Anyway, all this yammering is meant to ENCOURAGE you. For reelz. Because, I have put myself out there. As have many others. Many of us are hurting in this economy (and if techies and nurses are having trouble being un- or under-employed, how do you think this economy is treating comics and writers and artists? The non-famous ones, I mean), but you need to put yourself out there. And keep doing it. It ain't easy. Matter of fact, mostly it sucks the biggest wind.
You might be surprised at this, but I'm actually an introvert. I'd rather sit and have a glass of wine with one or two friends than work a room or attend any party.
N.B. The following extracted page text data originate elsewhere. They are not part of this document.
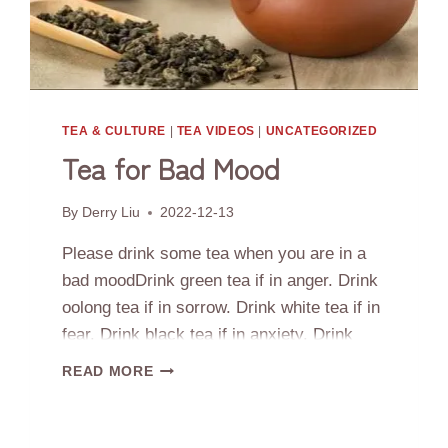
CHINA
TEA & CULTURE
|
TEA VIDEOS
|
UNCATEGORIZED
Tea for Bad Mood
By
Derry Liu
2022-12-13
Please drink some tea when you are in a
bad moodDrink green tea if in anger. Drink
oolong tea if in sorrow. Drink white tea if in
fear. Drink black tea if in anxiety. Drink
aged white tea in menopause
TEA
READ MORE
FOR
BAD
MOOD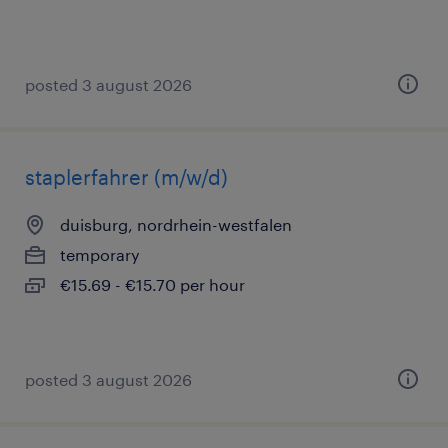
posted 3 august 2026
staplerfahrer (m/w/d)
duisburg, nordrhein-westfalen
temporary
€15.69 - €15.70 per hour
posted 3 august 2026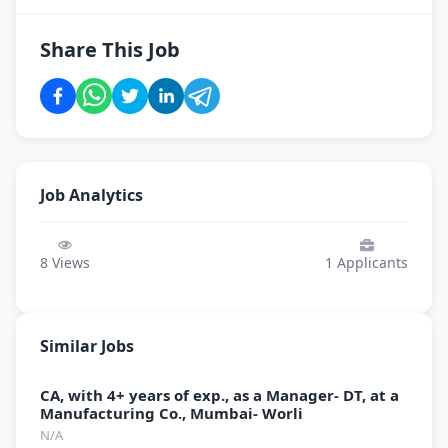
Share This Job
Job Analytics
8
Views
1
Applicants
Similar Jobs
CA, with 4+ years of exp., as a Manager- DT, at a
Manufacturing Co., Mumbai- Worli
N/A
I avoid crowds. (With the notable, which is why I'm noting it, exception of being on stage performing stand-up, and don't get me started on the psychology of that one! I just enjoy. Then I go backstage and beat myself up for all my mistakes, make notes on my set list and wish I'd been skinnier because then EVERYONE woulda liked me, really liked me!) Anyway, I do love performing comedy. I hate the business of comedy.
Trouble is, the business of freelancing ANYTHING is how you get the work. I have a couple of clients right now (and I feel really really BLESSED in this way) who really like my stuff. So, it's a volume game for the most part. If I do ENOUGH work, usually I make sales. It's a LOTTA work, I mean. You'd be surprised how many ideas get generated, drawn, and submitted to get ONE accepted. And I've been in this a while, so I'm not sending in stuff they've seen a kabillion times. But I love it. That's why I'm in it.
I had a whiny little text session with a friend in LA t'other day about how much I HATE the comedy business. Not the comedy, not performing it or writing it, or having tons of awesome hilarious people as friends, but the actual GETTING OF THE WORK. It sucks.
It's gonna suck.
This reminds me of a little thingy I read in (I think, and feel free to correct me if I'm wrong) Syd Field's book on screenwriting. Someone asked him in a seminar if Hollywood was really sexist and misogynist and racist and religionist and ageist . . . 'cuz that's what they had heard. His answer was . . .
YES. Are you IN or are you OUT?
So, that's the attitude we have to have. Even when we owe people money. Even when we don't know how to look nice for an interview, even when we are sick of getting new photos and spending hours resizing files and posting videos. Even when we really don't want to hear a critique of what we do, even when it seems everyone else is getting the breaks. (They're NOT.)
Are you in or are you out? Your decision.
I am a professional smartass.
And I'm glad my meds finally kicked in.
peace, love, and other things hippies say,
ADDED AFTER ORIGINAL POSTING: BTW, I'm not trying to give advice here. I'm just trying to encourage you. You are not alone. A lot of people feel your pain. And, really, actually know how you feel, deep down. Ignore the politics of this - the politicians who tell you they care usually don't, or used to, but are so far away from our day-to-day, they are clueless. (When your job is trying to be popular, well, I guess it does something to you . . .) So, hang in there, in spite of them. (Okay, maybe that IS advice.)